## [REQUIRED WORK]
All records must be quoted exactly. Omit the pictures.

## [GIVEN INFORMATION]
━━━
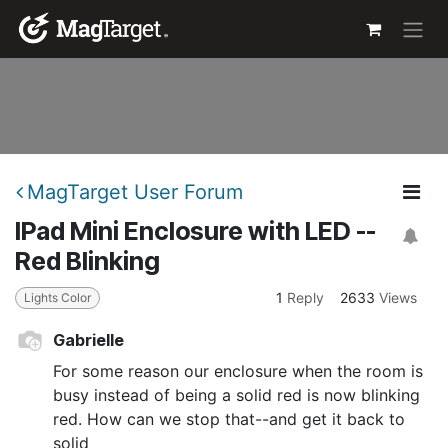
Skip to Content
MagTarget User Forum
IPad Mini Enclosure with LED --
Red Blinking
1
Reply
2633
Views
Lights Color
Gabrielle
For some reason our enclosure when the room is
busy instead of being a solid red is now blinking
red. How can we stop that--and get it back to
solid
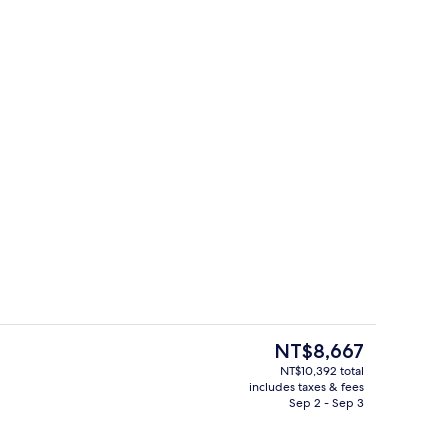
quet area
Daily buffet breakfast for a fee
The
NT$8,667
current
NT$10,392 total
price
includes taxes & fees
nic bedding available, in-room safe, desk, laptop workspace
Exterior
is
Sep 2 - Sep 3
NT$8,667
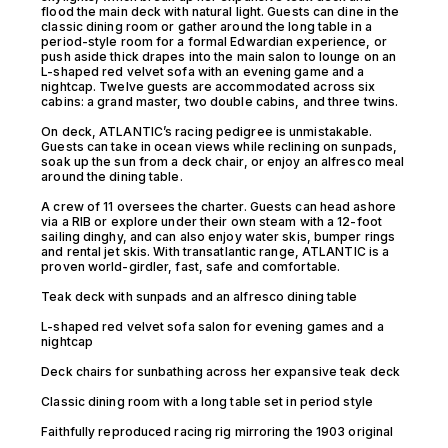
flood the main deck with natural light. Guests can dine in the
classic dining room or gather around the long table in a
period-style room for a formal Edwardian experience, or
push aside thick drapes into the main salon to lounge on an
L-shaped red velvet sofa with an evening game and a
nightcap. Twelve guests are accommodated across six
cabins: a grand master, two double cabins, and three twins.
On deck, ATLANTIC’s racing pedigree is unmistakable.
Guests can take in ocean views while reclining on sunpads,
soak up the sun from a deck chair, or enjoy an alfresco meal
around the dining table.
A crew of 11 oversees the charter. Guests can head ashore
via a RIB or explore under their own steam with a 12-foot
sailing dinghy, and can also enjoy water skis, bumper rings
and rental jet skis. With transatlantic range, ATLANTIC is a
proven world-girdler, fast, safe and comfortable.
Teak deck with sunpads and an alfresco dining table
L-shaped red velvet sofa salon for evening games and a
nightcap
Deck chairs for sunbathing across her expansive teak deck
Classic dining room with a long table set in period style
Faithfully reproduced racing rig mirroring the 1903 original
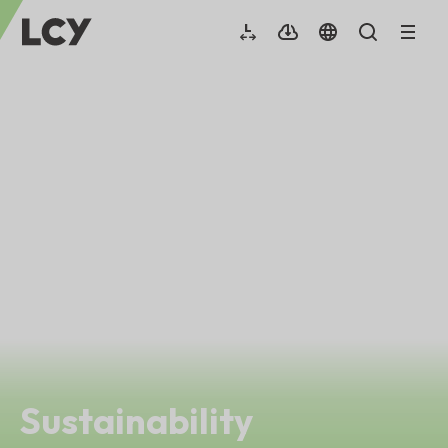
Sustainability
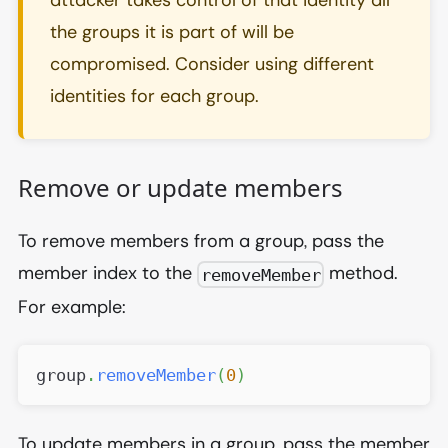
the groups it is part of will be
compromised. Consider using different
identities for each group.
Remove or update members
To remove members from a group, pass the
member index to the
method.
removeMember
For example:
group
.
removeMember
(
0
)
To update members in a group, pass the member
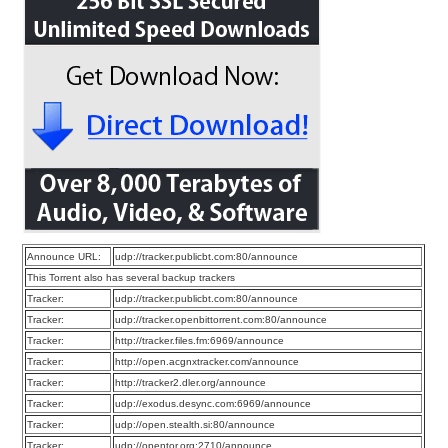
Announce URL:
udp://tracker.publicbt.com:80/announce
This Torrent also has several backup trackers
Tracker:
udp://tracker.publicbt.com:80/announce
Tracker:
udp://tracker.openbittorrent.com:80/announce
Tracker:
http://tracker.files.fm:6969/announce
Tracker:
http://open.acgnxtracker.com/announce
Tracker:
http://tracker2.dler.org/announce
Tracker:
udp://exodus.desync.com:6969/announce
Tracker:
udp://open.stealth.si:80/announce
Tracker:
udp://opentor.org:2710/announce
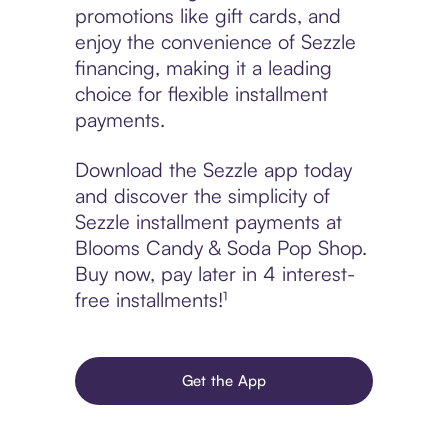
promotions like gift cards, and
enjoy the convenience of Sezzle
financing, making it a leading
choice for flexible installment
payments.
Download the Sezzle app today
and discover the simplicity of
Sezzle installment payments at
Blooms Candy & Soda Pop Shop.
Buy now, pay later in 4 interest-
free installments!¹
Get the App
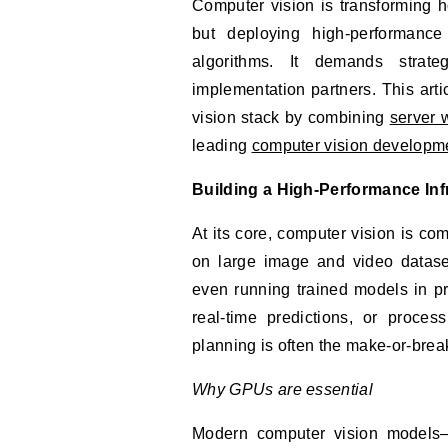
Computer vision is transforming how businesses extract value from images and video,
but deploying high‑performanc
algorithms. It demands strate
implementation partners. This arti
vision stack by combining
server 
leading
computer vision developm
Building a High-Performance Inf
At its core, computer vision is co
on large image and video datase
even running trained models in p
real-time predictions, or proces
planning is often the make‑or‑break
Why GPUs are essential
Modern computer vision models—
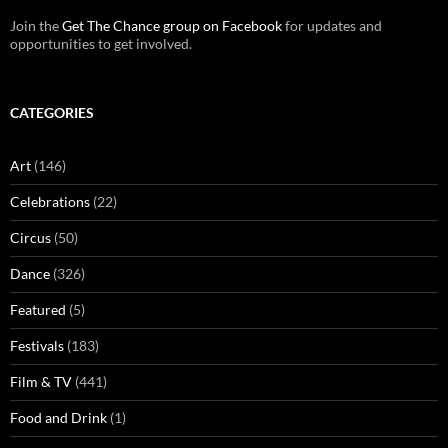
Join the
Get The Chance group on Facebook
for updates and
opportunities to get involved.
CATEGORIES
Art
(146)
Celebrations
(22)
Circus
(50)
Dance
(326)
Featured
(5)
Festivals
(183)
Film & TV
(441)
Food and Drink
(1)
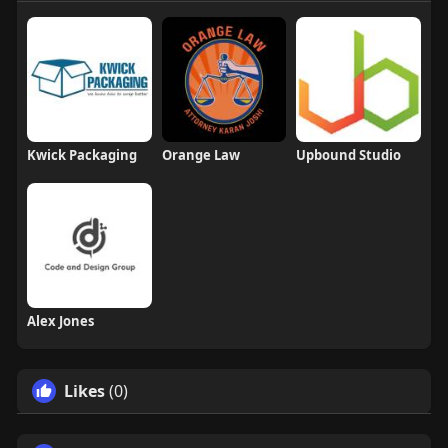
Kwick Packaging
Orange Law
Upbound Studio
Alex Jones
Likes
(0)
━━━
## [OUTPUT]
Skip to Content
MagTarget User Forum
IPad Mini Enclosure with LED --
Red Blinking
1
Reply
2633
Views
Lights Color
Gabrielle
For some reason our enclosure when the room is
busy instead of being a solid red is now blinking
red. How can we stop that--and get it back to
solid
quet area
Daily buffet breakfast for a fee
The
NT$8,667
current
NT$10,392 total
price
includes taxes & fees
nic bedding available, in-room safe, desk, laptop workspace
Exterior
is
Sep 2 - Sep 3
NT$8,667
flood the main deck with natural light. Guests can dine in the
classic dining room or gather around the long table in a
period-style room for a formal Edwardian experience, or
push aside thick drapes into the main salon to lounge on an
L-shaped red velvet sofa with an evening game and a
nightcap. Twelve guests are accommodated across six
cabins: a grand master, two double cabins, and three twins.
On deck, ATLANTIC’s racing pedigree is unmistakable.
Guests can take in ocean views while reclining on sunpads,
soak up the sun from a deck chair, or enjoy an alfresco meal
around the dining table.
A crew of 11 oversees the charter. Guests can head ashore
via a RIB or explore under their own steam with a 12-foot
sailing dinghy, and can also enjoy water skis, bumper rings
and rental jet skis. With transatlantic range, ATLANTIC is a
proven world-girdler, fast, safe and comfortable.
Teak deck with sunpads and an alfresco dining table
L-shaped red velvet sofa salon for evening games and a
nightcap
Deck chairs for sunbathing across her expansive teak deck
Classic dining room with a long table set in period style
Faithfully reproduced racing rig mirroring the 1903 original
Sustainability
the groups it is part of will be
compromised. Consider using different
identities for each group.
Remove or update members
To remove members from a group, pass the
member index to the
method.
removeMember
For example:
group
.
removeMember
(
0
)
To update members in a group, pass the member
Announce URL:
udp://tracker.publicbt.com:80/announce
This Torrent also has several backup trackers
Tracker:
udp://tracker.publicbt.com:80/announce
Tracker:
udp://tracker.openbittorrent.com:80/announce
Tracker:
http://tracker.files.fm:6969/announce
Tracker:
http://open.acgnxtracker.com/announce
Tracker:
http://tracker2.dler.org/announce
Tracker:
udp://exodus.desync.com:6969/announce
Tracker:
udp://open.stealth.si:80/announce
Tracker:
udp://opentor.org:2710/announce
promotions like gift cards, and
enjoy the convenience of Sezzle
financing, making it a leading
choice for flexible installment
payments.
Download the Sezzle app today
and discover the simplicity of
Sezzle installment payments at
Blooms Candy & Soda Pop Shop.
Buy now, pay later in 4 interest-
free installments!¹
Get the App
Computer vision is transforming how businesses extract value from images and video,
but deploying high‑performanc
algorithms. It demands strate
implementation partners. This arti
vision stack by combining
server 
leading
computer vision developm
Building a High-Performance Inf
At its core, computer vision is co
on large image and video datase
even running trained models in p
real-time predictions, or proces
planning is often the make‑or‑break
Why GPUs are essential
Modern computer vision models—
Join the
Get The Chance group on Facebook
for updates and
opportunities to get involved.
CATEGORIES
Art
(146)
Celebrations
(22)
Circus
(50)
Dance
(326)
Featured
(5)
Festivals
(183)
Film & TV
(441)
Food and Drink
(1)
Kwick Packaging
Orange Law
Upbound Studio
Alex Jones
Likes
(0)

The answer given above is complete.